Discussion in 'FAST Support Forum' started by A A, Mar 15, 2016.

  1. A A

    A A Well-Known Member

    Joined:
    Jun 22, 2014
    Okay, here's what I see. It looks like you have way too much anti-seize on the threads. This will cause some misfiring - even if it isn't showing up for now. Clean all of it off - NGK recommends not using it with their plugs, as their plugs are specially coated. It takes very little anti-seize when used, and only about half the amount of a small match head when needed.

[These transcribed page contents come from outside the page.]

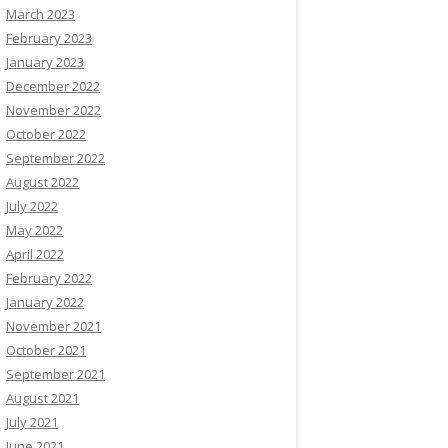
March 2023
February 2023
January 2023
December 2022
November 2022
October 2022
September 2022
August 2022
July 2022
May 2022
April 2022
February 2022
January 2022
November 2021
October 2021
September 2021
August 2021
July 2021
June 2021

    1) Keep your F/A mixes where they are for now. Check WOT is on 12.7.
    2) It's hard to see the plug heat at the threads due to the excess of anti-seize - but two to three threads should be showing some carbonation after some miles. Also, the plug heat range looks decent at this point.
    3) What I can see of the ceramic insulator looks good - but you don't have many miles on these plugs. I like to see accumulated pump gas additives turn the ceramic a light tan - but it takes some miles for this to occur. Looking at the ceramic, there are two basic levels - one near the top outer half of the firing end (shows idle F/A), and one deeper into the plug shell (shows cruise F/A). Coloration of both should become a light tan after some miles - and you may even see something of a slightly darker color line where they meet. But again, this takes some miles on the plugs.
    4) You may also spot a .020" ring (lighter or white in color) on the ceramic near the center electrode. This shows the heat of the CD system is correct - and will show better when richer mixtures are in use. But, don't richen your mixture to find it. Your plugs are looking good for now - F/A (at least idle F/A) and plug heat range look good.
    5) Timing is hard to see on your side electrode, but I think I see some of it. It looks like some of the lower RPM timing is good. But, I believe your all-in slope is too low and timing is over advancing at higher RPMs. Take slope all-in to 3600. I believe taking the total timing down to 30 degrees, with the current fuel you are using, will cool things a bit and give you better acceleration. The added slope should also help prevent any pre-ignition or detonation in the higher RPMs.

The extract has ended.